The Pitfall of Lists in PyTorch
As a seasoned PyTorch user, you're likely well-versed in training models, hyperparameter tuning, and optimization techniques.
How could you possibly write code that runs out of memory (OOM)?
We're talking about system memory here, not GPU memory.
Problem Description
With OOM issues stemming from various causes, this time we'll focus on one commonly encountered by professionals:
- You might be using a List structure!
After investigation, we've pinpointed the exact scenario where leaks occur.
Consider the following code snippet:
from torch.utils.data import Dataset, DataLoader
import numpy as np
import torch
class DataIter(Dataset):
def __init__(self):
self.data_np = np.array([x for x in range(10000000)])
self.data = [x for x in range(10000000)]
def __len__(self):
return len(self.data)
def __getitem__(self, idx):
data = self.data[idx]
data = np.array([data], dtype=np.int64)
return torch.tensor(data)
train_data = DataIter()
train_loader = DataLoader(train_data, batch_size=300, num_workers=18)
for i, item in enumerate(train_loader):
if i % 1000 == 0:
print(i)
Cutting to the chase after examining this example:
See the self.data
List? That's what leads to the OOM problem.
We attempted to find related information and it seems this isn't a PyTorch issue but rather a Python one.
In essence, refrain from using Lists; use NumPy or Tensors to store data, and you won't encounter OOM problems.
At least, that's effective in this example.
What About Me?
You might be wondering: I've written code like this, why haven't I encountered any issues?
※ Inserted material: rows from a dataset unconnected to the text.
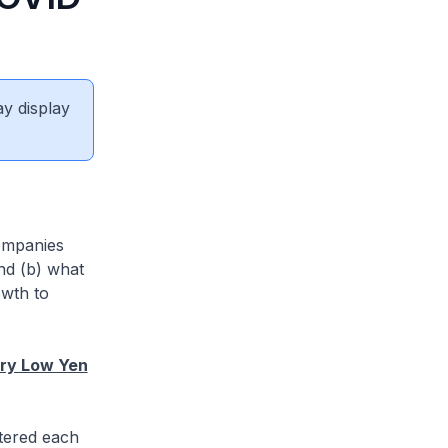
ay display
ompanies
nd (b) what
owth to
try Low Yen
stered each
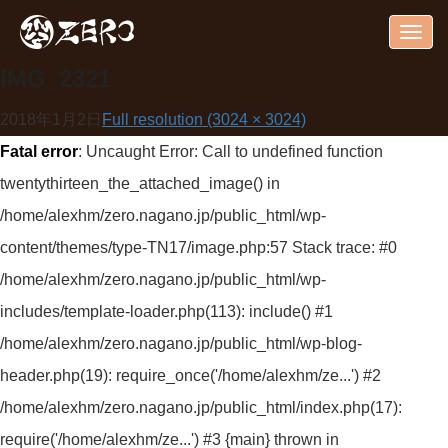
Togg
navig
IMG_2321
2018年1月2日
Full resolution (3024 × 3024)
Fatal error
: Uncaught Error: Call to undefined function
twentythirteen_the_attached_image() in
/home/alexhm/zero.nagano.jp/public_html/wp-
content/themes/type-TN17/image.php:57 Stack trace: #0
/home/alexhm/zero.nagano.jp/public_html/wp-
includes/template-loader.php(113): include() #1
/home/alexhm/zero.nagano.jp/public_html/wp-blog-
header.php(19): require_once('/home/alexhm/ze...') #2
/home/alexhm/zero.nagano.jp/public_html/index.php(17):
require('/home/alexhm/ze...') #3 {main} thrown in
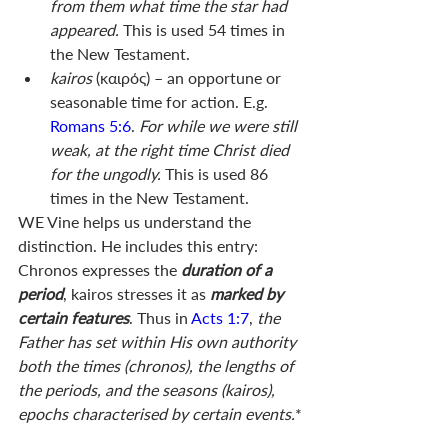
from them what time the star had 
appeared. 
This is used 54 times in 
the New Testament.
kairos 
(καιρός) – an opportune or 
seasonable time for action. E.g. 
Romans 5:6
. 
For while we were still 
weak, at the right time Christ died 
for the ungodly.
 This is used 86 
times in the New Testament.
WE Vine helps us understand the 
distinction. He includes this entry: 
Chronos expresses the 
duration of a 
period
, kairos stresses it as 
marked by 
certain features
. Thus in 
Acts 1:7
, 
the 
Father has set within His own authority 
both the times (chronos), the lengths of 
the periods, and the seasons (kairos), 
epochs characterised by certain events.
*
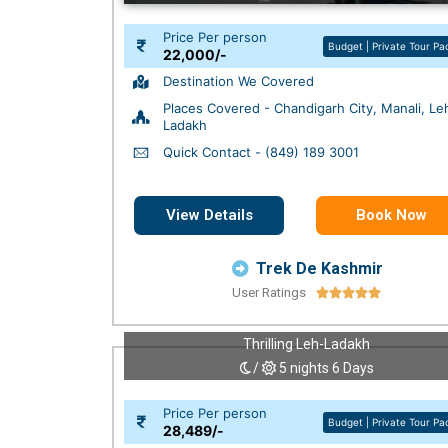
Price Per person
Budget | Private Tour P
22,000/-
Destination We Covered
Places Covered - Chandigarh City, Manali, Le
Ladakh
Quick Contact - (849) 189 3001
View Details
Book Now
Trek De Kashmir
User Ratings





Thrilling Leh-Ladakh
/
5 nights 6 Days
Price Per person
Budget | Private Tour P
28,489/-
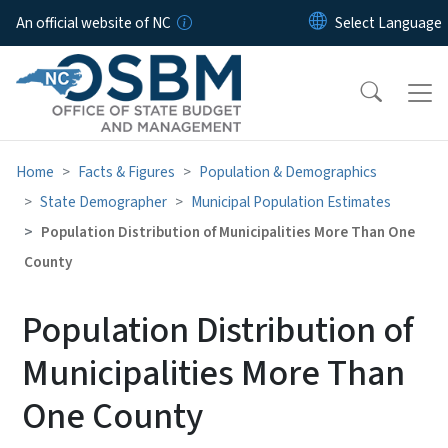
Skip to main content
An official website of NC
Home
Facts & Figures
Population & Demographics
State Demographer
Municipal Population Estimates
Population Distribution of Municipalities More Than One
County
Population Distribution of
Municipalities More Than
One County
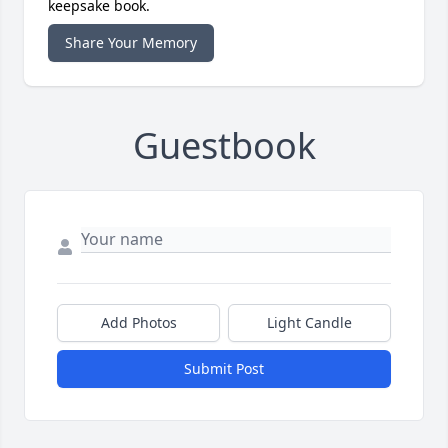
keepsake book.
Share Your Memory
Guestbook
Add Photos
Light Candle
Submit Post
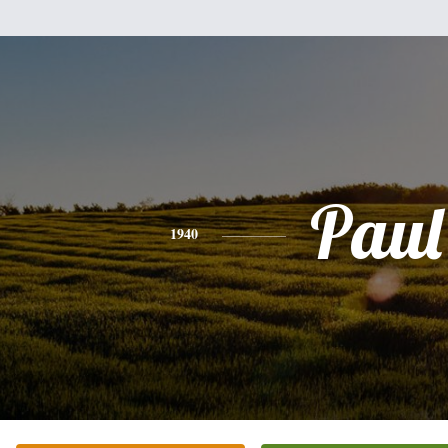
Paul
1940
The world is a beautiful place until you encounter a large dataset.
Based on my own testing, when the dataset is small, using Lists doesn't trigger memory leaks.
More specifically:
- When we use over 10,000 data points, no issues arise!
- When we use over 1.2 million data points, it blows up!
So, if your dataset isn't large, you might never encounter this problem.
As for the threshold of data volume, we're unsure...
We speculate this anomaly arises at a certain point during Python or PyTorch interaction.